Chop the onion or shallot quite finely.
Crush or mince the garlic.
Roughly chop the tomatoes: cut cherry tomatoes into eighths.
Heat olive oil until shimmering in a large frying pan and add the chilli flakes, and the prawns.
Toss to fry them quickly, until red and opaque, but not overcooked, then scoop them in to a bowl.
Add the chorizo and the onion to the pan and stir fry over medium heat until they begin to colour, then add the garlic.
Turn down the heat and sweat the garlic for a few minutes, then add the paprika and stir it through.
Meanwhile, start cooking the pasta according to the packet instructions until al dente.
Toss in the chopped tomatoes, then de-glaze the pan with the white wine, and bubble it off until reduced to a third.
Add the cream and stir through.
Scoop out the cooked pasta with tongs or a pasta spider and dump it into the frying pan, along with a splash or two of pasta water.
Swirl and toss everything together until the pasta is well coated and finishes cooking.
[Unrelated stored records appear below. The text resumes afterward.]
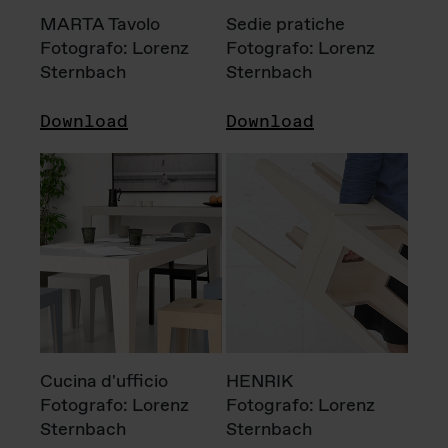
MARTA Tavolo
Sedie pratiche
Fotografo: Lorenz
Fotografo: Lorenz
Sternbach
Sternbach
Download
Download
Cucina d'ufficio
HENRIK
Fotografo: Lorenz
Fotografo: Lorenz
Sternbach
Sternbach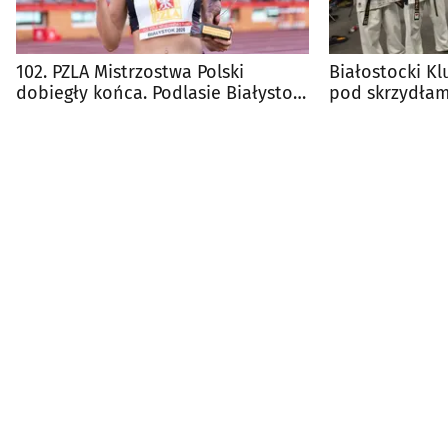
102. PZLA Mistrzostwa Polski
Białostocki K
dobiegły końca. Podlasie Białystok
pod skrzydłami
z 9 medalami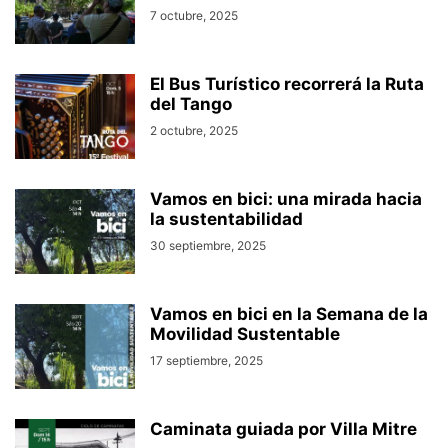
7 octubre, 2025
El Bus Turístico recorrerá la Ruta
del Tango
2 octubre, 2025
Vamos en bici: una mirada hacia
la sustentabilidad
30 septiembre, 2025
Vamos en bici en la Semana de la
Movilidad Sustentable
17 septiembre, 2025
Caminata guiada por Villa Mitre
Add the prawns towards the end so they heat through.
Season with salt and pepper. Finish with a squeeze of lime juice and half the chopped parsley or basil.
Serve immediately dressed with chopped herbs.
Well. Were you busy making all those dishes. Whilst waiting for you delivery!
I was hungry just looking at those pasta dishes. Feed. Me. Pasta. Now!!!!!!
I have similar delivery woes. Waiting on my 2026 diary. I ordered it in June. So. I guess so long as it arrives before next year. But I have things to put in it!